Hacker News new | ask | show | jobs
by ak39 2312 days ago
Most (if not all) modern RDBMSs allow for reliable horizontal and vertical scaling. SQL Server (the db you mention) is no slouch when paired with additional CPUs (for vertical linear scaling) and allows for transactionally safe replication to distributed clusters of SQL Servers (for horizontal scaling) in geographically distributed servers. PostgreSQL has this and it's absolutely free.

Where is this meme that RDBMSs do not scale coming from? (I see lots of people saying this as though it is a given. Has there been any published data on this for me to read?).

8 comments

> Where is this meme that RDBMSs do not scale coming from?

They don't scale to Google or Facebook operational sizes. Once you get to a billion customers or so the ol' RDBMS tends to struggle. Because everyone wants to be Google they imagine they have Google's problems. I've been in a meeting where the client was talking about their severe scaling issues for their "big data" which could only possibly be resolved by state of the art cloud solutions. I pressed them on the numbers - they had 400GB. You can buy an iPhone with 512GB.

Oracle's Exadata X8-2 is ~1PB per full rack.

> They don't scale to Google or Facebook operational sizes.

You may or may not know this, but the primary datastore used at both Google and FB is MySQL. Sure, they use replication and sharding, but I would strongly argue that MySQL with sharding scales better than some multi master NoSQL thing like Cassandra.

Related, you should check out https://github.com/vitessio/vitess if you haven't seen it. It's what Youtube and others use for their primary data store in production.

> You may or may not know this

I didn't, but they do, surprising!

https://www.facebook.com/notes/facebook-engineering/tao-the-...

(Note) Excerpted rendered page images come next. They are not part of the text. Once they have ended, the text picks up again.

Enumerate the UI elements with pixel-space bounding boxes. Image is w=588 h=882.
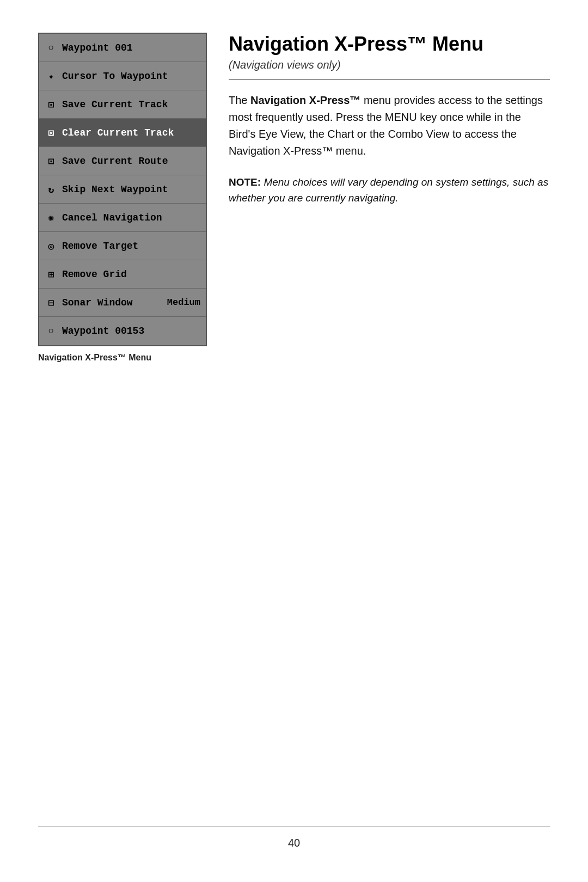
menu-item[interactable]: ○Waypoint 00153 bbox=[39, 317, 206, 345]
menu-item-text: Skip Next Waypoint bbox=[62, 184, 200, 195]
menu-item-icon: ⊡ bbox=[45, 155, 58, 167]
menu-item-text: Cursor To Waypoint bbox=[62, 71, 200, 82]
menu-item-icon: ○ bbox=[45, 42, 58, 53]
menu-item-sub: Medium bbox=[167, 297, 200, 308]
menu-item[interactable]: ◎Remove Target bbox=[39, 232, 206, 260]
page-footer: 40 bbox=[38, 826, 550, 849]
note-block: NOTE: Menu choices will vary depending o… bbox=[229, 175, 550, 206]
menu-item-icon: ↻ bbox=[45, 183, 58, 195]
note-label: NOTE: bbox=[229, 176, 261, 188]
menu-item[interactable]: ↻Skip Next Waypoint bbox=[39, 175, 206, 204]
menu-item[interactable]: ✺Cancel Navigation bbox=[39, 204, 206, 232]
section-title: Navigation X-Press™ Menu bbox=[229, 33, 550, 56]
menu-item-icon: ⊞ bbox=[45, 268, 58, 280]
menu-item-icon: ⊠ bbox=[45, 127, 58, 139]
page: ○Waypoint 001✦Cursor To Waypoint⊡Save Cu… bbox=[0, 0, 588, 882]
menu-item[interactable]: ○Waypoint 001 bbox=[39, 34, 206, 62]
right-column: Navigation X-Press™ Menu (Navigation vie… bbox=[229, 33, 550, 826]
content-area: ○Waypoint 001✦Cursor To Waypoint⊡Save Cu… bbox=[38, 33, 550, 826]
menu-item-icon: ✺ bbox=[45, 212, 58, 224]
menu-item-text: Remove Grid bbox=[62, 269, 200, 280]
menu-item[interactable]: ⊟Sonar WindowMedium bbox=[39, 289, 206, 317]
menu-item-text: Clear Current Track bbox=[62, 127, 200, 138]
section-divider bbox=[229, 79, 550, 80]
section-subtitle: (Navigation views only) bbox=[229, 59, 550, 71]
menu-item-text: Save Current Track bbox=[62, 99, 200, 110]
menu-item-text: Remove Target bbox=[62, 241, 200, 252]
menu-item[interactable]: ⊡Save Current Route bbox=[39, 147, 206, 175]
menu-item-text: Sonar Window bbox=[62, 297, 163, 308]
menu-item-text: Cancel Navigation bbox=[62, 212, 200, 223]
menu-item-icon: ○ bbox=[45, 326, 58, 336]
menu-item-icon: ⊟ bbox=[45, 297, 58, 309]
menu-item[interactable]: ⊠Clear Current Track bbox=[39, 119, 206, 147]
left-column: ○Waypoint 001✦Cursor To Waypoint⊡Save Cu… bbox=[38, 33, 207, 826]
note-text: Menu choices will vary depending on syst… bbox=[229, 176, 548, 204]
menu-item-text: Waypoint 001 bbox=[62, 42, 200, 53]
menu-item[interactable]: ✦Cursor To Waypoint bbox=[39, 62, 206, 90]
menu-item[interactable]: ⊡Save Current Track bbox=[39, 90, 206, 119]
menu-caption: Navigation X-Press™ Menu bbox=[38, 353, 207, 363]
menu-item-text: Waypoint 00153 bbox=[62, 326, 200, 336]
page-number: 40 bbox=[288, 837, 300, 849]
menu-item-text: Save Current Route bbox=[62, 156, 200, 167]
menu-item-icon: ⊡ bbox=[45, 99, 58, 111]
menu-item-icon: ◎ bbox=[45, 240, 58, 252]
menu-box: ○Waypoint 001✦Cursor To Waypoint⊡Save Cu… bbox=[38, 33, 207, 346]
section-body: The Navigation X-Press™ menu provides ac… bbox=[229, 92, 550, 160]
menu-item[interactable]: ⊞Remove Grid bbox=[39, 260, 206, 289]
menu-item-icon: ✦ bbox=[45, 70, 58, 82]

> but the primary datastore used at both Google and FB is MySQL

I'm almost certain this isn't true, BigTable and Spanner are much more widely used at Google because.... well, MySql doesn't really scale.

I think another reason for this, is that companies had a tendency to only have one single running database, to store everything, and often even in the same schema. Which ended up not scaling well in the organisation when so many unrelated topics/project/features went through one and the same database. I don't know if it has anything to do with licensing and paying per instance, maybe, but I feel that a lot of those problems of a database that doesn't scale, could have been solved by simply using a few databases for isolated domains instead of cramming everything into one.
> Where is this meme that RDBMSs do not scale coming from? (I see lots of people saying this as though it is a given. Has there been any published data on this for me to read?).

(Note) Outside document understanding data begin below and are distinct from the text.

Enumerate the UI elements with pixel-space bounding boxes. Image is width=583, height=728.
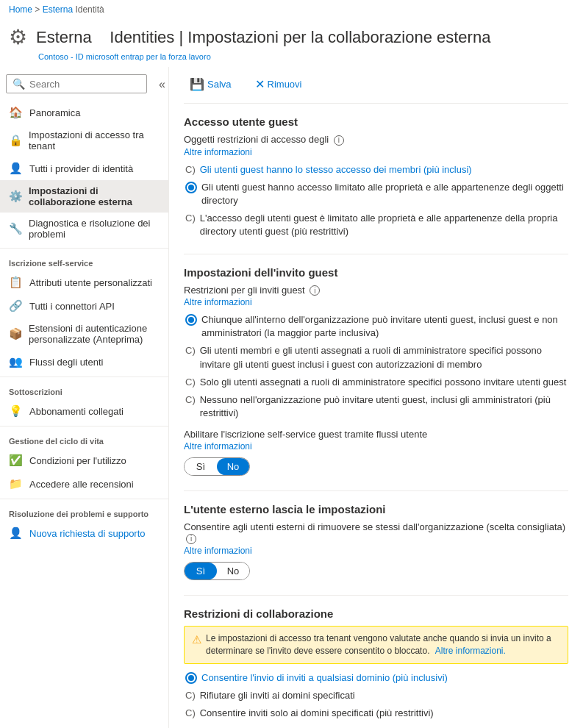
info-icon-3[interactable]: i xyxy=(186,534,196,544)
self-service-toggle[interactable]: Sì No xyxy=(184,457,250,476)
option-text: Consentire l'invio di inviti a qualsiasi… xyxy=(201,671,448,685)
search-icon: 🔍 xyxy=(12,78,25,90)
info-icon-2[interactable]: i xyxy=(310,285,320,296)
folder-icon: 📁 xyxy=(9,477,24,490)
collab-option-3: C) Consentire inviti solo ai domini spec… xyxy=(184,707,568,720)
option-c-label: C) xyxy=(185,394,196,405)
link-icon: 🔗 xyxy=(9,299,24,313)
info-icon-1[interactable]: i xyxy=(334,135,344,146)
page-title: Esterna Identities | Impostazioni per la… xyxy=(36,28,490,47)
self-service-more-info[interactable]: Altre informazioni xyxy=(184,441,568,452)
collapse-button[interactable]: « xyxy=(156,78,168,91)
option-text: Gli utenti guest hanno lo stesso accesso… xyxy=(200,163,472,176)
sidebar-divider-4 xyxy=(0,499,168,499)
warning-icon: ⚠ xyxy=(192,633,201,646)
sidebar-item-recensioni[interactable]: 📁 Accedere alle recensioni xyxy=(0,472,168,496)
sidebar-item-label: Impostazioni di collaborazione esterna xyxy=(29,185,160,207)
self-service-label: Abilitare l'iscrizione self-service gues… xyxy=(184,429,568,440)
page-subtitle: Contoso - ID microsoft entrap per la for… xyxy=(0,52,583,67)
guest-access-more-info-link[interactable]: Altre informazioni xyxy=(184,147,568,157)
option-text: Solo gli utenti assegnati a ruoli di amm… xyxy=(200,376,567,389)
search-box: 🔍 xyxy=(6,74,147,93)
sidebar-item-attributi[interactable]: 📋 Attributi utente personalizzati xyxy=(0,271,168,294)
sidebar-item-label: Impostazioni di accesso tra tenant xyxy=(29,129,160,151)
list-icon: 📋 xyxy=(9,276,24,289)
radio-filled[interactable] xyxy=(185,182,197,193)
sidebar-divider-1 xyxy=(0,248,168,249)
collab-restrictions-section: Restrizioni di collaborazione ⚠ Le impos… xyxy=(184,607,568,720)
external-more-info[interactable]: Altre informazioni xyxy=(184,546,568,556)
sidebar-item-estensioni[interactable]: 📦 Estensioni di autenticazione personali… xyxy=(0,318,168,350)
invite-option-2: C) Gli utenti membri e gli utenti assegn… xyxy=(184,344,568,371)
sidebar-item-accesso[interactable]: 🔒 Impostazioni di accesso tra tenant xyxy=(0,124,168,157)
gear-nav-icon: ⚙️ xyxy=(9,190,23,203)
sidebar-item-label: Condizioni per l'utilizzo xyxy=(29,455,126,466)
sidebar-item-label: Tutti i connettori API xyxy=(29,301,115,312)
guest-access-subtitle: Oggetti restrizioni di accesso degli i xyxy=(184,134,568,146)
radio-filled-invite[interactable] xyxy=(185,314,197,326)
sidebar-item-label: Diagnostica e risoluzione dei problemi xyxy=(29,218,160,240)
search-input[interactable] xyxy=(29,79,140,90)
sidebar-item-supporto[interactable]: 👤 Nuova richiesta di supporto xyxy=(0,521,168,545)
external-toggle[interactable]: Sì No xyxy=(184,562,250,580)
sidebar-item-abbonamenti[interactable]: 💡 Abbonamenti collegati xyxy=(0,399,168,423)
option-c-label: C) xyxy=(185,164,196,175)
guest-access-section: Accesso utente guest Oggetti restrizioni… xyxy=(184,115,568,239)
sidebar-item-panoramica[interactable]: 🏠 Panoramica xyxy=(0,101,168,124)
sidebar-item-label: Flussi degli utenti xyxy=(29,357,103,368)
radio-filled-collab[interactable] xyxy=(185,672,197,684)
collab-restrictions-title: Restrizioni di collaborazione xyxy=(184,607,568,620)
sidebar-item-provider[interactable]: 👤 Tutti i provider di identità xyxy=(0,157,168,180)
warning-text: Le impostazioni di accesso tra tenant ve… xyxy=(206,632,560,657)
sidebar-item-label: Abbonamenti collegati xyxy=(29,406,124,417)
breadcrumb-home[interactable]: Home xyxy=(9,4,32,15)
guest-option-1: C) Gli utenti guest hanno lo stesso acce… xyxy=(184,163,568,176)
sidebar-item-diagnostica[interactable]: 🔧 Diagnostica e risoluzione dei problemi xyxy=(0,213,168,245)
collab-option-2: C) Rifiutare gli inviti ai domini specif… xyxy=(184,689,568,702)
lock-icon: 🔒 xyxy=(9,134,23,147)
sidebar-item-condizioni[interactable]: ✅ Condizioni per l'utilizzo xyxy=(0,449,168,472)
sidebar-item-flussi[interactable]: 👥 Flussi degli utenti xyxy=(0,350,168,374)
sidebar-item-label: Attributi utente personalizzati xyxy=(29,277,152,288)
gear-icon: ⚙ xyxy=(9,25,27,49)
warning-box: ⚠ Le impostazioni di accesso tra tenant … xyxy=(184,626,568,664)
option-c-label: C) xyxy=(185,213,196,224)
toggle-no-option[interactable]: No xyxy=(217,458,249,475)
remove-button[interactable]: ✕ Rimuovi xyxy=(249,74,308,94)
bulb-icon: 💡 xyxy=(9,404,24,418)
sidebar-divider-3 xyxy=(0,426,168,427)
toggle-si-option[interactable]: Sì xyxy=(185,458,217,475)
wrench-icon: 🔧 xyxy=(9,222,23,235)
breadcrumb-esterna[interactable]: Esterna xyxy=(43,4,73,15)
save-button[interactable]: 💾 Salva xyxy=(184,74,237,94)
sidebar-item-collaborazione[interactable]: ⚙️ Impostazioni di collaborazione estern… xyxy=(0,180,168,213)
invite-settings-title: Impostazioni dell'invito guest xyxy=(184,266,568,279)
warning-link[interactable]: Altre informazioni. xyxy=(435,646,506,656)
sidebar-item-label: Panoramica xyxy=(29,107,80,118)
option-text: Consentire inviti solo ai domini specifi… xyxy=(200,707,434,720)
toggle2-si-option[interactable]: Sì xyxy=(185,563,217,579)
guest-option-2[interactable]: Gli utenti guest hanno accesso limitato … xyxy=(184,181,568,207)
sidebar-item-label: Estensioni di autenticazione personalizz… xyxy=(29,323,160,345)
sidebar-item-connettori[interactable]: 🔗 Tutti i connettori API xyxy=(0,294,168,318)
option-c-label: C) xyxy=(185,690,196,701)
section-label-iscrizione: Iscrizione self-service xyxy=(0,251,168,271)
main-layout: 🔍 « 🏠 Panoramica 🔒 Impostazioni di acces… xyxy=(0,67,583,728)
save-icon: 💾 xyxy=(190,77,204,91)
breadcrumb-sep: > xyxy=(35,4,42,15)
main-content: 💾 Salva ✕ Rimuovi Accesso utente guest O… xyxy=(169,67,583,728)
separator-3 xyxy=(184,595,568,596)
invite-more-info-link[interactable]: Altre informazioni xyxy=(184,297,568,307)
invite-settings-section: Impostazioni dell'invito guest Restrizio… xyxy=(184,266,568,477)
toggle2-no-option[interactable]: No xyxy=(217,563,249,579)
user-icon: 👤 xyxy=(9,162,24,175)
collab-option-1[interactable]: Consentire l'invio di inviti a qualsiasi… xyxy=(184,671,568,685)
option-text: Gli utenti guest hanno accesso limitato … xyxy=(201,181,568,207)
guest-access-title: Accesso utente guest xyxy=(184,115,568,128)
option-text: Gli utenti membri e gli utenti assegnati… xyxy=(200,344,568,371)
sidebar-item-label: Nuova richiesta di supporto xyxy=(29,528,146,539)
invite-option-1[interactable]: Chiunque all'interno dell'organizzazione… xyxy=(184,313,568,340)
external-settings-title: L'utente esterno lascia le impostazioni xyxy=(184,503,568,515)
sidebar-divider-2 xyxy=(0,377,168,377)
sidebar-item-label: Accedere alle recensioni xyxy=(29,479,134,490)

It mostly comes from people who don't know how and when to create an index.

I feel like you should understand how a relational database works before using them, especially if it's at the scale that you're running into "CPU limits"
> Where is this meme that RDBMSs do not scale coming from?

It's a holdover from the heyday of noSQL. Was more true then, but RDBMSs have caught up. (At least some of them.) There's even Dqlite for SQLight!

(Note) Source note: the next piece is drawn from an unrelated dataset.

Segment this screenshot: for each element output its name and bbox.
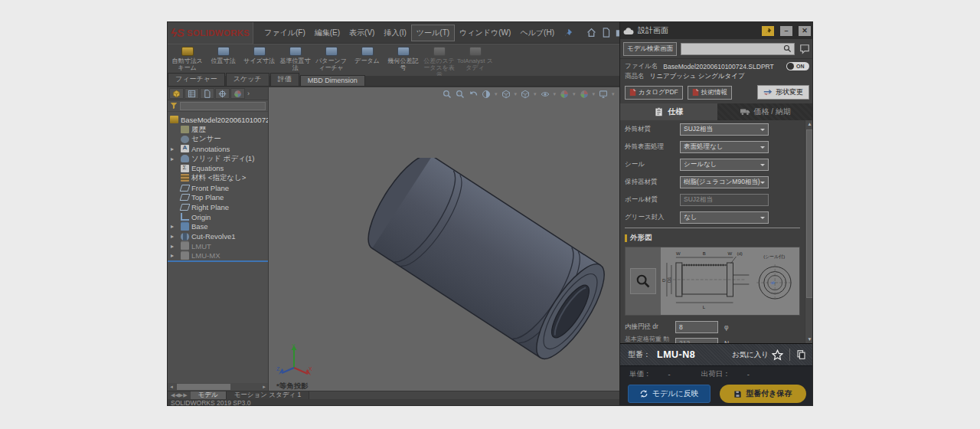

> Where is this meme that RDBMSs do not scale coming from?

In my days it was more like "You can't afford RDBMSs at that scale". Reach a certain point and Larry gets a new yacht. Cheaper/open source offerings have moved that goal post by quite a bit.

Although it sometimes scares me how them poor databases get treated when performance is dropping. Little Jimmy JOIN is the first one to be put down, often way before there's a need for it.

> SQL Server (the db you mention) is no slouch when paired with additional CPUs (for vertical linear scaling) and allows for transactionally safe replication to distributed clusters of SQL Servers

Additional CPUs are $7,000 USD per core, and replication is labor intensive. Transactional replication has a nasty habit of breaking as the source tables are changed, and Availability Groups have a ton of bugs (as evidenced by any recent Cumulative Update.)

Saying that SQL Server scales is like saying your wallet scales to hold any amount of money. Sure, it might, but it’s up to you to put the coin in, and it’s gonna for a lot of coin - compared to scaling out app servers, who have generally near no license cost, and code is synchronized at deploy time.

As to recommending you a place to read, I hate to say this, but you could start with my blog. Pretty much every week, I’ve got real life examples turned into abstract tutorials on there from companies who hit scaling walls and had to hire me for help. (Past client examples: Stack Overflow, Google.)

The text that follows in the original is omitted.